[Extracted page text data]
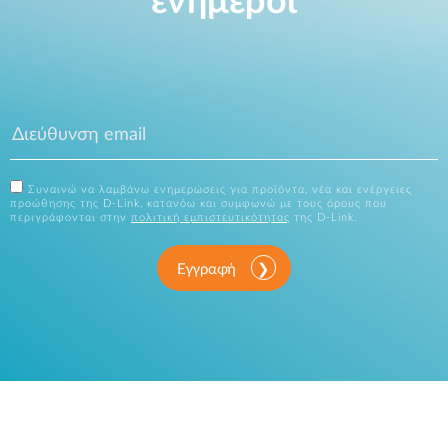
ενήμεροι
Συναινώ να λαμβάνω ενημερώσεις για προϊόντα, νέα και ενέργειες
προώθησης της D-Link, κατανόω και συμφωνώ με τους όρους που
περιγράφονται στην
πολιτική εμπιστευτικότητας
της D-Link.
Εγγραφή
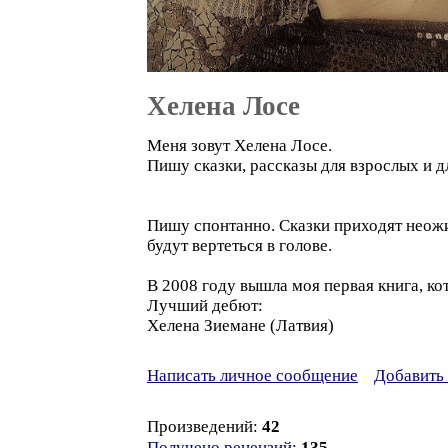
Хелена Лосе
Меня зовут Хелена Лосе.
Пишу сказки, рассказы для взрослых и д
Пишу спонтанно. Сказки приходят неожид
будут вертеться в голове.
В 2008 году вышла моя первая книга, ко
Лучший дебют:
Хелена Зиемане (Латвия)
Написать личное сообщение
Добавить 
Произведений:
42
Получено рецензий
:
135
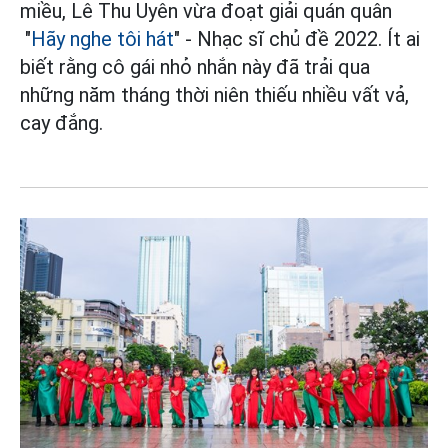
miều, Lê Thu Uyên vừa đoạt giải quán quân
"
Hãy nghe tôi hát
" - Nhạc sĩ chủ đề 2022. Ít ai
biết rằng cô gái nhỏ nhắn này đã trải qua
những năm tháng thời niên thiếu nhiều vất vả,
cay đắng.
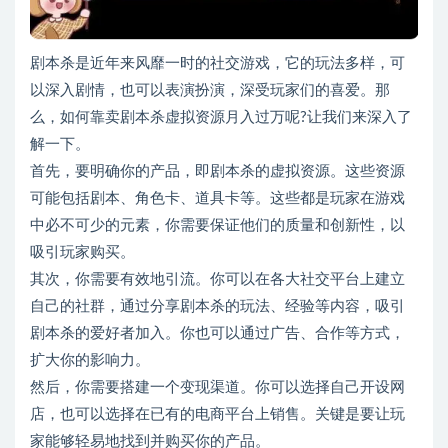
剧本杀是近年来风靡一时的社交游戏，它的玩法多样，可
以深入剧情，也可以表演扮演，深受玩家们的喜爱。那
么，如何靠卖剧本杀虚拟资源月入过万呢?让我们来深入了
解一下。
首先，要明确你的产品，即剧本杀的虚拟资源。这些资源
可能包括剧本、角色卡、道具卡等。这些都是玩家在游戏
中必不可少的元素，你需要保证他们的质量和创新性，以
吸引玩家购买。
其次，你需要有效地引流。你可以在各大社交平台上建立
自己的社群，通过分享剧本杀的玩法、经验等内容，吸引
剧本杀的爱好者加入。你也可以通过广告、合作等方式，
扩大你的影响力。
然后，你需要搭建一个变现渠道。你可以选择自己开设网
店，也可以选择在已有的电商平台上销售。关键是要让玩
家能够轻易地找到并购买你的产品。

■ **PROMPT**
Without including any pictures, repeat the records above exactly.

■ **WRITTEN ANSWER**
ενήμεροι
Συναινώ να λαμβάνω ενημερώσεις για προϊόντα, νέα και ενέργειες
προώθησης της D-Link, κατανόω και συμφωνώ με τους όρους που
περιγράφονται στην
πολιτική εμπιστευτικότητας
της D-Link.
Εγγραφή
Хелена Лосе
Меня зовут Хелена Лосе.
Пишу сказки, рассказы для взрослых и д
Пишу спонтанно. Сказки приходят неожид
будут вертеться в голове.
В 2008 году вышла моя первая книга, ко
Лучший дебют:
Хелена Зиемане (Латвия)
Написать личное сообщение
Добавить 
Произведений:
42
Получено рецензий
:
135
miều, Lê Thu Uyên vừa đoạt giải quán quân
"
Hãy nghe tôi hát
" - Nhạc sĩ chủ đề 2022. Ít ai
biết rằng cô gái nhỏ nhắn này đã trải qua
những năm tháng thời niên thiếu nhiều vất vả,
cay đắng.
剧本杀是近年来风靡一时的社交游戏，它的玩法多样，可
以深入剧情，也可以表演扮演，深受玩家们的喜爱。那
么，如何靠卖剧本杀虚拟资源月入过万呢?让我们来深入了
解一下。
首先，要明确你的产品，即剧本杀的虚拟资源。这些资源
可能包括剧本、角色卡、道具卡等。这些都是玩家在游戏
中必不可少的元素，你需要保证他们的质量和创新性，以
吸引玩家购买。
其次，你需要有效地引流。你可以在各大社交平台上建立
自己的社群，通过分享剧本杀的玩法、经验等内容，吸引
剧本杀的爱好者加入。你也可以通过广告、合作等方式，
扩大你的影响力。
然后，你需要搭建一个变现渠道。你可以选择自己开设网
店，也可以选择在已有的电商平台上销售。关键是要让玩
家能够轻易地找到并购买你的产品。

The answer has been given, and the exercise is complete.